** PROVIDED INFORMATION follows **

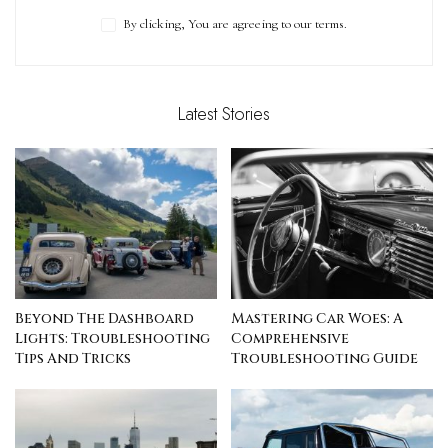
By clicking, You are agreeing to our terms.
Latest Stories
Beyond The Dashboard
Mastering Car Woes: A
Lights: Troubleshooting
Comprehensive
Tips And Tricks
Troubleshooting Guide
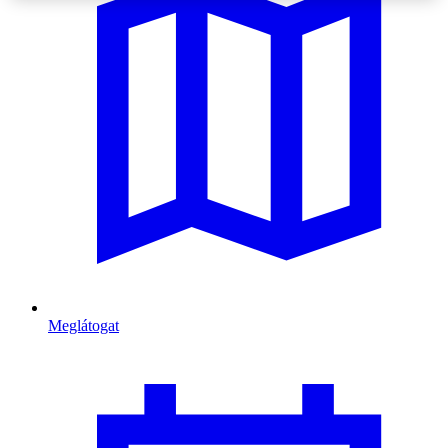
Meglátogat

** End of PROVIDED INFORMATION **
** PROVIDED INFORMATION follows **

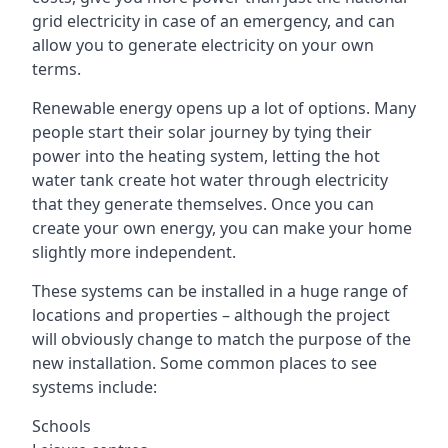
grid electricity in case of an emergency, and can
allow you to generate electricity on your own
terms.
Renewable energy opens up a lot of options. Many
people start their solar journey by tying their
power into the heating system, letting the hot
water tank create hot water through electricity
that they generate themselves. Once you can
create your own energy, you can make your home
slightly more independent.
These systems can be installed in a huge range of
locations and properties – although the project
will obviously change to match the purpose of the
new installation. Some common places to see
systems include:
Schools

** End of PROVIDED INFORMATION **

§ ACTION ITEM
Using the entries above, return each line that includes the word "Troubleshooting".

§ ANSWER TO THE EXERCISE
Lights: Troubleshooting
Troubleshooting Guide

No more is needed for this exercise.